Writing in pen, ink, and pixels
Technology-packed pens send your doodles straight to a computer screen
At first, Seiko's new InkLink pen doesn't seem much different from an average Bic or Pilot. It does a respectable job of putting ink to paper, although at $100, the price is up there with chic fountain pens. But this one does more than add style to thank-you notes. It's one of the first in a series of pens designed to link paper and PC by recording pen strokes and sending them to your screen.

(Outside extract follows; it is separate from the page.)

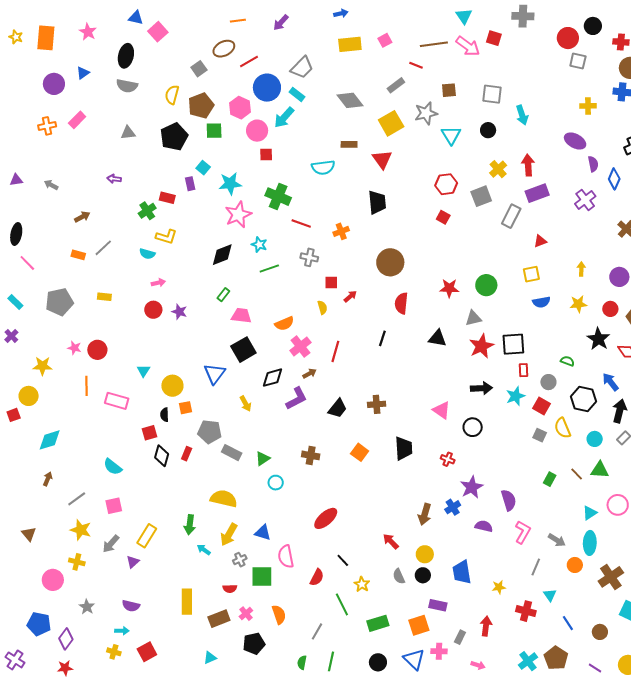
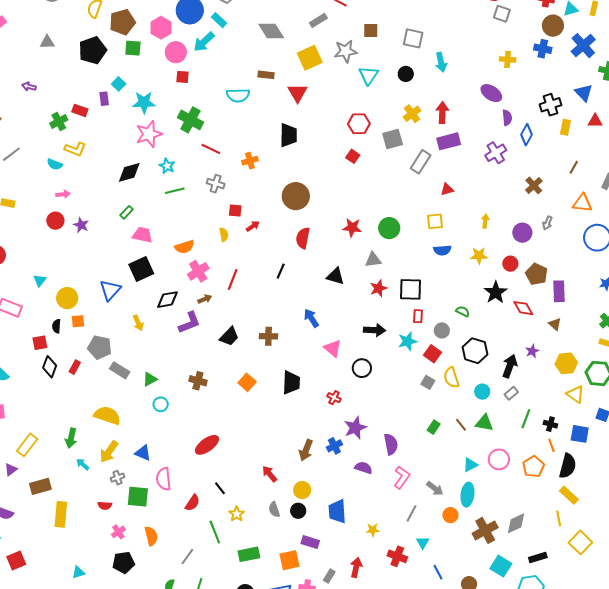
red star: (481, 346) -> (378, 288), size x0.7
blue arrow: (610, 382) -> (311, 318), moved
brown rectangle: (219, 619) -> (40, 486), moved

Capturing simple handwriting takes complex technology. Seiko's system triangulates the pen's position using pulses of ultrasound. Other pens due out soon use lasers to track their motion or have tiny scanners that register the pen's movement across special paper with thousands of finely printed dots. All this wizardry, with the accompanying manuals, cables, and software, disturbs the elegant simplicity of pen and paper. And it yields only a graphic file--a sort of page photo. Granted, it can be displayed on the PC, stored, and attached to E-mail. But the words themselves can't be searched or easily changed, because the systems don't convert jottings into computer text.
PC users in the United States, where typing is widely taught, may think the keyboard remains the best way to get text into a computer. Still, an intelligent pen could appeal to the artist in you wanting to capture a sketch. It could also be a handy way to get data into portable devices too small for a keyboard.
Silent beeps. That's a role Seiko sees for its pen. Entering addresses or notes into hand-held computers can be slow, with their awkward handwriting-recognition systems. Palm users, for example, must learn to write special characters, and only, one, at, a, time. With the InkLink, a Palm user can capture a thought more quickly, albeit in graphic form. Just attach a special clip to a pad of paper and start writing. The clip's two ultrasonic receivers trace inaudible beeps emitted by the pen, much as the brain senses a sound's direction from the different times that it arrives at each ear. The clip itself attaches by a cable to a PC or hand-held, where accompanying software helps manage the notepad files. At least one other pen, a more expensive version from Casio, also relies on sonic tracking.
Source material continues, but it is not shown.